**WHAT NEEDS TO BE DONE**
How many lines in the material below include the string "社群網紅會成為未來明星"? Answer with the number only.

.....

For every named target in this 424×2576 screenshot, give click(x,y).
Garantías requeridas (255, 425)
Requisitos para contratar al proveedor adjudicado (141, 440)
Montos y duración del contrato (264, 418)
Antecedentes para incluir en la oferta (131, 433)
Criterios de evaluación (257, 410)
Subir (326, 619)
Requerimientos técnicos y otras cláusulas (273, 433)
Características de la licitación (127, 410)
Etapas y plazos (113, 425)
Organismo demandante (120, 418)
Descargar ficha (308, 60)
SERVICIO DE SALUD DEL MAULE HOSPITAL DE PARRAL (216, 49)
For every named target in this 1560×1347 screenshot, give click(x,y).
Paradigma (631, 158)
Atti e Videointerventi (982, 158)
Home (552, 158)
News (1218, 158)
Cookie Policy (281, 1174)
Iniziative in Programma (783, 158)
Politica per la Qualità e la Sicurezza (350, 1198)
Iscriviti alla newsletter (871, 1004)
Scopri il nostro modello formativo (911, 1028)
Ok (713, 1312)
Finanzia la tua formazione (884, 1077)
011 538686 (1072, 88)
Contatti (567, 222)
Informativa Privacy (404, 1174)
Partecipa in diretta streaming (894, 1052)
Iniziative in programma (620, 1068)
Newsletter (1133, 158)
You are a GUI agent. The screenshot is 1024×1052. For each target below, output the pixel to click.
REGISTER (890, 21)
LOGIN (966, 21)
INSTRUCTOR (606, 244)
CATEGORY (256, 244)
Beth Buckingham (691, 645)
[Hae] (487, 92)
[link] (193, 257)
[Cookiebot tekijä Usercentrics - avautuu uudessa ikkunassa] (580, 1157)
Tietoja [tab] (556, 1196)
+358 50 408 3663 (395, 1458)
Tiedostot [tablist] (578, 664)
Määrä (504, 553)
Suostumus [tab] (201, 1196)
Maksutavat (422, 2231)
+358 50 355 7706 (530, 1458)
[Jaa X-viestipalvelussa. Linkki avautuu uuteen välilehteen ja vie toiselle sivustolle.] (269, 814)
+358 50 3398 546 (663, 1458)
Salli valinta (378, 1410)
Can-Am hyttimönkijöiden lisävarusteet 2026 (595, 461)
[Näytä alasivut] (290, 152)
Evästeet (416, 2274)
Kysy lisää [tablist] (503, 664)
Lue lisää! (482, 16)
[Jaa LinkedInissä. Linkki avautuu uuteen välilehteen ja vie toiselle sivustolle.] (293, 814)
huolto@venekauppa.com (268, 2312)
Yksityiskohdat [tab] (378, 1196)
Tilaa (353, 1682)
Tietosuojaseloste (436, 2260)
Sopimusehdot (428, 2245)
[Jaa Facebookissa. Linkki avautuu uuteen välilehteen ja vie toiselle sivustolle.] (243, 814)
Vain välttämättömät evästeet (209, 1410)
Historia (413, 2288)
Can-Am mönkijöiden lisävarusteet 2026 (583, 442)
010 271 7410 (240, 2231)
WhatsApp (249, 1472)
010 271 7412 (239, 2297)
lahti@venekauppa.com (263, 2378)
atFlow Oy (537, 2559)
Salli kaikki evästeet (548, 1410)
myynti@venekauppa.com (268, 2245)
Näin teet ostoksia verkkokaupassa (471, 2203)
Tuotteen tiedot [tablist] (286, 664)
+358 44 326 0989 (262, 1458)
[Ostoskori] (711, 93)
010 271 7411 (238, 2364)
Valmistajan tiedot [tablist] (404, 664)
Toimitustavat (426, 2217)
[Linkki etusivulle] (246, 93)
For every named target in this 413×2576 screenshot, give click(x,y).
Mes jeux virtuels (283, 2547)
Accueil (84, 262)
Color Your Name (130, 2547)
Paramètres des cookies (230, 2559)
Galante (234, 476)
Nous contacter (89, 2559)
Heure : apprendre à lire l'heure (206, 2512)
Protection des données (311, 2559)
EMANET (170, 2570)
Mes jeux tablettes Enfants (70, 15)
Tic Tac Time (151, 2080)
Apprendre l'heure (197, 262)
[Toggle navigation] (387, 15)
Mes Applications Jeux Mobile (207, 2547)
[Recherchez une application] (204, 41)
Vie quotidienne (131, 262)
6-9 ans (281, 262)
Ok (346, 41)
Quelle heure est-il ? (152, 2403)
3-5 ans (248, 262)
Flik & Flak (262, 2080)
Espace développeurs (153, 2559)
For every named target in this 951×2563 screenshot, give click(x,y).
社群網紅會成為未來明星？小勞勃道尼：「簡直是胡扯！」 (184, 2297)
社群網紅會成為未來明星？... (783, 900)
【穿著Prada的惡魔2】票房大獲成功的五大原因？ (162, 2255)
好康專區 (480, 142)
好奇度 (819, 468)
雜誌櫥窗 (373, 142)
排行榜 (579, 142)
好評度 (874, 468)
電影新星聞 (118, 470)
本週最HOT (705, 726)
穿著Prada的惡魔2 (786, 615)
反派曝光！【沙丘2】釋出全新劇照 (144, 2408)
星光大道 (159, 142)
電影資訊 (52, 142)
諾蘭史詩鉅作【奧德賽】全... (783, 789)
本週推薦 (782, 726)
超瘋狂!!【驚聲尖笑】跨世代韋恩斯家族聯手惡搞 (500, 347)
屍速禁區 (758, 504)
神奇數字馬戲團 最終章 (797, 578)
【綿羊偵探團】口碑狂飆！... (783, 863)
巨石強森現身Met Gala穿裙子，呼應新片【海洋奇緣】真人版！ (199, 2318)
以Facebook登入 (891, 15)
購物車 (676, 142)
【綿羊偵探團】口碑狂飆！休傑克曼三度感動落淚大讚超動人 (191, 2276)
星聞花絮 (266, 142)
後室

.....

**FINISHED EXERCISE**
2